Page-level text extractions
++++++++++
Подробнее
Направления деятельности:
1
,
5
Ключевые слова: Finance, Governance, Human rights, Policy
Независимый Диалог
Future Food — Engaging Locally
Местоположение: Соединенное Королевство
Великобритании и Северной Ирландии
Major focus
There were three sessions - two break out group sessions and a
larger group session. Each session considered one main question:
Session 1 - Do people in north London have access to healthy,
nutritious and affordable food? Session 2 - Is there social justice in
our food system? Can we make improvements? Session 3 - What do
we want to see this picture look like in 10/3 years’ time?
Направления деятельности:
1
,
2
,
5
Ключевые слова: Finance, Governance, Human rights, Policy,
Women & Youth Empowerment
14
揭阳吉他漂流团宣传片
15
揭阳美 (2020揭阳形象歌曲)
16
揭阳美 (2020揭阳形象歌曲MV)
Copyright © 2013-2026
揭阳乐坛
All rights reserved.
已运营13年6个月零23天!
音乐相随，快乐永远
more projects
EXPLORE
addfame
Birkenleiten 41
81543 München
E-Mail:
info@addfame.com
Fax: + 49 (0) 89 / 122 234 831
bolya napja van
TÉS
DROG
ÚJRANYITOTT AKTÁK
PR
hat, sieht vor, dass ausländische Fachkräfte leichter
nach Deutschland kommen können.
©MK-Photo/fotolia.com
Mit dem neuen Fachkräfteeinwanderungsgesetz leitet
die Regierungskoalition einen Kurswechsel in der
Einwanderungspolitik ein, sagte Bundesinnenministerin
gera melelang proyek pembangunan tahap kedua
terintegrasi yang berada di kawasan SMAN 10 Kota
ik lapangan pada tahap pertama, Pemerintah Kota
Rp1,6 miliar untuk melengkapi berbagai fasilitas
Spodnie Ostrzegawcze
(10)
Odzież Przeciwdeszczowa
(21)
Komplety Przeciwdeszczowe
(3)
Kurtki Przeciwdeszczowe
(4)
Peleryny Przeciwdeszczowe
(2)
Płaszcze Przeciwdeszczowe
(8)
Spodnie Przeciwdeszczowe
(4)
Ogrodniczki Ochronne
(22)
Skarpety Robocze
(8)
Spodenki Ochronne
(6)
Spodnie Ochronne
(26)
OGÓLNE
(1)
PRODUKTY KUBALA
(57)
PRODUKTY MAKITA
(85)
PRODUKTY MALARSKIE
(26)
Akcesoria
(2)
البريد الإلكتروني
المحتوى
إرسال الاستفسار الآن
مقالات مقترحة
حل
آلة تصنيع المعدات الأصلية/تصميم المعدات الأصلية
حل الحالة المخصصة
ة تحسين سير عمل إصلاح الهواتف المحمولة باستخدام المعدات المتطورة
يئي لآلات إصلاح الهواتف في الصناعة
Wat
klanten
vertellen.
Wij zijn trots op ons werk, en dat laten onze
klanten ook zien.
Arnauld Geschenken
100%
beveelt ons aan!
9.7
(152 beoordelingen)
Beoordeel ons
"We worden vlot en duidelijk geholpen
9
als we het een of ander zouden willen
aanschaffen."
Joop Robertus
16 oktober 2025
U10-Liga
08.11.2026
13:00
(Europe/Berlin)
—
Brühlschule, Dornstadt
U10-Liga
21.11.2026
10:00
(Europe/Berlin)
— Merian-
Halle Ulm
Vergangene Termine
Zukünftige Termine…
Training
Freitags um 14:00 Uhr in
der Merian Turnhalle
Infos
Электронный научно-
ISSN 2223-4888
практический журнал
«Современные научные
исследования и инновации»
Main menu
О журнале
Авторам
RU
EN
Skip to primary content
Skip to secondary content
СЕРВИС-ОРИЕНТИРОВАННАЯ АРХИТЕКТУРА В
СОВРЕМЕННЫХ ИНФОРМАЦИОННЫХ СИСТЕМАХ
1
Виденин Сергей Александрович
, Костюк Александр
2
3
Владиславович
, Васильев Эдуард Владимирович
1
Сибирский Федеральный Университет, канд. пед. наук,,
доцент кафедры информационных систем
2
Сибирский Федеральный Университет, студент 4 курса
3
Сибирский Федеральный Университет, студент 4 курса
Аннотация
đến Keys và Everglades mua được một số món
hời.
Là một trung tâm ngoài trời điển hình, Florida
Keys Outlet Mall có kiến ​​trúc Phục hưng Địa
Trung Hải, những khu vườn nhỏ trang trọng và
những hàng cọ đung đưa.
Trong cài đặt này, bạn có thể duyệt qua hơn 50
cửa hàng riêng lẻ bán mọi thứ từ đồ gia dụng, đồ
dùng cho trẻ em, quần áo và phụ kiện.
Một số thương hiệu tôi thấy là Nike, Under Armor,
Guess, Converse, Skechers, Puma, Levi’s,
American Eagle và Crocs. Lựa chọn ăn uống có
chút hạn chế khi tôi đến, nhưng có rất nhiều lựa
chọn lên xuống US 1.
++++++++++
Please write out, exactly as they appear, the lines from the line containing "Trung Hải, những khu vườn nhỏ trang trọng và" through the last line of the records above, both included.

Trung Hải, những khu vườn nhỏ trang trọng và
những hàng cọ đung đưa.
Trong cài đặt này, bạn có thể duyệt qua hơn 50
cửa hàng riêng lẻ bán mọi thứ từ đồ gia dụng, đồ
dùng cho trẻ em, quần áo và phụ kiện.
Một số thương hiệu tôi thấy là Nike, Under Armor,
Guess, Converse, Skechers, Puma, Levi’s,
American Eagle và Crocs. Lựa chọn ăn uống có
chút hạn chế khi tôi đến, nhưng có rất nhiều lựa
chọn lên xuống US 1.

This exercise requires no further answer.